Литмир - Электронная Библиотека

Иволгин отполз в кусты, посмотрел на вершину. Лицо его было грязным, взгляд жестким, на лоб спадал потемневший от копоти чуб, по щекам ползли извилистые полоски от дождевых струек. Ныла ушибленная о камень рука.

Позади лежали автоматчики — ждали сигнала к атаке. Огненные блики метались по их настороженным лицам, по вороненой стали автоматов.

Взводному показалось, что автоматчики сейчас испытующе посматривают на него, взвешивают, чего он стоит. Ведь с него особый спрос — он фронтовик, кавалер ордена Славы. «Но понимают ли они, что на фронте я был просто солдатом, да еще трубачом, а здесь надо командовать — это куда труднее», — подумал он.

Когда стих гул канонады, Будыкин выстрелил из ракетницы.

— Вперед! — вскочил Иволгин, и автоматчики кинулись по склону наверх.

— Ура! — пронеслось по цепи, но возглас этот после артиллерийской подготовки казался совсем слабым.

Перед крутым подъемом, на уступе, усыпанном мелким крошевом камней, Иволгин обогнал саперов, волочивших ящики с толом, взбежал на отлогую площадку, изрытую снарядами, и увидел Баторова. Лицо у Бальжана было красным, в глазах отражался свет взлетевшей ракеты. Рядом с ним бежал с приподнятым автоматом ефрейтор Туз, за ним тяжело топал Забалуев.

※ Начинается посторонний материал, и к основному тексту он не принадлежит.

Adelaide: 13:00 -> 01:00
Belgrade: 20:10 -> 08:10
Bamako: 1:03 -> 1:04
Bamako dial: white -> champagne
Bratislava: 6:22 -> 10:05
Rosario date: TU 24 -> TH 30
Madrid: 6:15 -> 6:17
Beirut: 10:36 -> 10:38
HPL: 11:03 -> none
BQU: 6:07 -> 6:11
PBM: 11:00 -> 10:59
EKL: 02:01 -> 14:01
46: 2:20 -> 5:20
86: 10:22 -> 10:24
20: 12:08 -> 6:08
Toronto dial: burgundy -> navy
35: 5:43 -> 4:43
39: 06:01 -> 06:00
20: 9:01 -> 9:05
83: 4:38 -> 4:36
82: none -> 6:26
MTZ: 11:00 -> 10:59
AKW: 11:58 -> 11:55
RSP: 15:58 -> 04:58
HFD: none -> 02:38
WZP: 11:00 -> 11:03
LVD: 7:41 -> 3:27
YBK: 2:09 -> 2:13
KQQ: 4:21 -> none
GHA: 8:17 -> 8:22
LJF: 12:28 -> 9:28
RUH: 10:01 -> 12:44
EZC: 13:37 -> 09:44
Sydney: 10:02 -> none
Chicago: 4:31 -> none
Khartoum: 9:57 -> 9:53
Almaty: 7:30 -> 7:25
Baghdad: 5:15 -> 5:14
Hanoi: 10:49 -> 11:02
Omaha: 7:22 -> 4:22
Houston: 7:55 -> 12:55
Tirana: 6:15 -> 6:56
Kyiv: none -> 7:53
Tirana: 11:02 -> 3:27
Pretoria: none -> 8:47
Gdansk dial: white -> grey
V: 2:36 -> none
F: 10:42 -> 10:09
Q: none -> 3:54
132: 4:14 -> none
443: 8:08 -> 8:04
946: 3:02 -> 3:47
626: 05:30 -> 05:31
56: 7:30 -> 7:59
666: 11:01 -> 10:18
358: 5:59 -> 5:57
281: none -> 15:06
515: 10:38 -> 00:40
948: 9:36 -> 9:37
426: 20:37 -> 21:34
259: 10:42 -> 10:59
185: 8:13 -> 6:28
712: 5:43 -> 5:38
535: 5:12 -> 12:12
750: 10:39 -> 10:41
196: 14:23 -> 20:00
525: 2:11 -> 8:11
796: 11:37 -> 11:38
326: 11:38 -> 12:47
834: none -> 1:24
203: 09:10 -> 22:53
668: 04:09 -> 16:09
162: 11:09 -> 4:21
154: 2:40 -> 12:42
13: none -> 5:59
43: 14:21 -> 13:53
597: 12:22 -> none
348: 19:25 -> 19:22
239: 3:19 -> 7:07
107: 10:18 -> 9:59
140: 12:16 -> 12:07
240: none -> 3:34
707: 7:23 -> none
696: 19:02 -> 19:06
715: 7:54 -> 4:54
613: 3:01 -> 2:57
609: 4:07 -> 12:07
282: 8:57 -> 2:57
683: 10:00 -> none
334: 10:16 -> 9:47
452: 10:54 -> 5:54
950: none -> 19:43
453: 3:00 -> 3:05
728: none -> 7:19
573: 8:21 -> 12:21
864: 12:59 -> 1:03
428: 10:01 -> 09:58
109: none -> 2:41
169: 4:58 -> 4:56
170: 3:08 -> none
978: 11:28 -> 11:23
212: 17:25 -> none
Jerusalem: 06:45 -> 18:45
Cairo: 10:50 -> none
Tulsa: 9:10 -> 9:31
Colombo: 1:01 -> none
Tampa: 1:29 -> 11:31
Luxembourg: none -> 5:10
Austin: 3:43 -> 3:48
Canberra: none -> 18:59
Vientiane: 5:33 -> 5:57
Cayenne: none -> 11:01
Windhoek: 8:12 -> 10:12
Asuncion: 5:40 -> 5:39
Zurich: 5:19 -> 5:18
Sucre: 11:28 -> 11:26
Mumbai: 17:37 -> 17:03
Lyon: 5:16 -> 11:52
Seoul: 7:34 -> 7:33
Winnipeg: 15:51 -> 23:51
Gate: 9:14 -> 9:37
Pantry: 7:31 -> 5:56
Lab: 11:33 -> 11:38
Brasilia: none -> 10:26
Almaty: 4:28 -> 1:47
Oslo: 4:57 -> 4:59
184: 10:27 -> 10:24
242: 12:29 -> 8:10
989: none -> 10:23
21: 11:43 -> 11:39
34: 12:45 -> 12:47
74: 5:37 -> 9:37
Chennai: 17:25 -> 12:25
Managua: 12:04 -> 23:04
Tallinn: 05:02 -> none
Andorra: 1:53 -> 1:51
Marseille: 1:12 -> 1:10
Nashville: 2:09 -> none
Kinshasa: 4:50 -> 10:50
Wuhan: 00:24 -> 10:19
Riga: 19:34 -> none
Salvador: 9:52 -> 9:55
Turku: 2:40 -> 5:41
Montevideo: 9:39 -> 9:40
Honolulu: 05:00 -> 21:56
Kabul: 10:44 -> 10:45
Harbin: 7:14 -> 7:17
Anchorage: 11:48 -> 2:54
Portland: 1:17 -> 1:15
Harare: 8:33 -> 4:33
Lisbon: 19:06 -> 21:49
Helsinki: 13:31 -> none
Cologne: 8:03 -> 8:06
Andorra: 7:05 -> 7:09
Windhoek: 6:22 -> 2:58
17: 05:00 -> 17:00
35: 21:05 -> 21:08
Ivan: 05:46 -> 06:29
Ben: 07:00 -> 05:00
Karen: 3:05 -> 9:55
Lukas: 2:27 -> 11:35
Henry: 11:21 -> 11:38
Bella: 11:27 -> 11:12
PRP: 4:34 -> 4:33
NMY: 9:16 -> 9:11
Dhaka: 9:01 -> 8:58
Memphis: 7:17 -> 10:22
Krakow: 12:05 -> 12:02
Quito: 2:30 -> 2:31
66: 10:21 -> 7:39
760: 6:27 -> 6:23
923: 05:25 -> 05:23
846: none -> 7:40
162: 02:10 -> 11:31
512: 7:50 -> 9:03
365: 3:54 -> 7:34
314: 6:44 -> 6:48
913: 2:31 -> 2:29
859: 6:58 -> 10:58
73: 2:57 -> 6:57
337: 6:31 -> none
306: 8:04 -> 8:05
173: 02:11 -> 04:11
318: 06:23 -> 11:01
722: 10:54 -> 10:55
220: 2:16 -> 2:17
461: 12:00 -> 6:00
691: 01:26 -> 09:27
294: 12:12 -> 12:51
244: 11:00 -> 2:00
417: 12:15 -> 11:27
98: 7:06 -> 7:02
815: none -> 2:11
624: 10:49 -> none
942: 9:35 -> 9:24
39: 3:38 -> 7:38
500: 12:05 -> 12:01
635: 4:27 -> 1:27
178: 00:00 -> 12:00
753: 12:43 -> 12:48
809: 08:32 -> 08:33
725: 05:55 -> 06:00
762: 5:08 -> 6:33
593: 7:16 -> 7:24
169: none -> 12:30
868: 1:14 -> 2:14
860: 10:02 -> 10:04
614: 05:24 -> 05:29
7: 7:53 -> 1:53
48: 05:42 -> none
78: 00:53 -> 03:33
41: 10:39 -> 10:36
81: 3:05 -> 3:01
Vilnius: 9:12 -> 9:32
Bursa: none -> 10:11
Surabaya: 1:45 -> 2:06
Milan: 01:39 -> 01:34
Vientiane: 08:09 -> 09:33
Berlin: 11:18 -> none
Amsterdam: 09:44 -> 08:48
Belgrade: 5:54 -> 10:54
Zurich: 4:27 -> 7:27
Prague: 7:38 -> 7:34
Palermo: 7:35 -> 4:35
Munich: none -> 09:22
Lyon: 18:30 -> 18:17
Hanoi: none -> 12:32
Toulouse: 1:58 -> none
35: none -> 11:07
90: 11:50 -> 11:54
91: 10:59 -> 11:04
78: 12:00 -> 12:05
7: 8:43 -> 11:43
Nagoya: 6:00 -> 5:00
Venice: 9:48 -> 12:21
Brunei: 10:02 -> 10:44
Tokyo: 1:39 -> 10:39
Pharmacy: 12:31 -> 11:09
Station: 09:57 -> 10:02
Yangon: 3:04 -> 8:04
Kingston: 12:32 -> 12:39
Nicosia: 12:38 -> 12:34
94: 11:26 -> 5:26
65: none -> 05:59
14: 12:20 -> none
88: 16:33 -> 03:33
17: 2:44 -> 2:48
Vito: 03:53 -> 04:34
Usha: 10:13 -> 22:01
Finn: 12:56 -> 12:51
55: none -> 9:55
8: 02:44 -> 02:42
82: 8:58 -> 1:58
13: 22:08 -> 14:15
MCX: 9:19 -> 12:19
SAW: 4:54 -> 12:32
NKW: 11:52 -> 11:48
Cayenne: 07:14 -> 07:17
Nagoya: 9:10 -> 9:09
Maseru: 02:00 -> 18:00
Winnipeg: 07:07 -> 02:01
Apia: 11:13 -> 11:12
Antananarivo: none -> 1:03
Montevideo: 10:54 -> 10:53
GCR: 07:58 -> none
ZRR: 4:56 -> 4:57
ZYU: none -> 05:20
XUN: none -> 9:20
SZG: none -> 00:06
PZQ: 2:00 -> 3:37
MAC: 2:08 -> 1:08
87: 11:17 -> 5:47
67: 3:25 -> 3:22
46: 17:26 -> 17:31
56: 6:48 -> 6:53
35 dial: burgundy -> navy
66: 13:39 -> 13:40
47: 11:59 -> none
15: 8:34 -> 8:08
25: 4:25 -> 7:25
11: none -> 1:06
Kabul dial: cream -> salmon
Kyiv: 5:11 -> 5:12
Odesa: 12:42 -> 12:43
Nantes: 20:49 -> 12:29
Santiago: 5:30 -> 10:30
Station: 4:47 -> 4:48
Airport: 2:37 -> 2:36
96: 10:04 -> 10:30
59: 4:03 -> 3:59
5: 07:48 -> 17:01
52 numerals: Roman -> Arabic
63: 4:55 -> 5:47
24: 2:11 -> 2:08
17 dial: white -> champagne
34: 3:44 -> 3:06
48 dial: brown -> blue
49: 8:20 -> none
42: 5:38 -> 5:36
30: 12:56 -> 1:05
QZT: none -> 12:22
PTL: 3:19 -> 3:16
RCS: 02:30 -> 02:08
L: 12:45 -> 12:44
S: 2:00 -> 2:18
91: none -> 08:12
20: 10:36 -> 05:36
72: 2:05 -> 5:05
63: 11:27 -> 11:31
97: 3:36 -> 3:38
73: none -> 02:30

Подъем становился круче, ракеты освещали вздыбленную землю, расколотый, полуразрушенный дот. На пути все чаще попадались воронки. В одну из них с разбегу свалился Юртайкин. Расчетливый Посохин обогнул воронку слева, перемахнул через каменный выступ и догнал Забалуева. Они обошли заваленную кустарником выбоину и побежали к зиявшему рваной амбразурой доту.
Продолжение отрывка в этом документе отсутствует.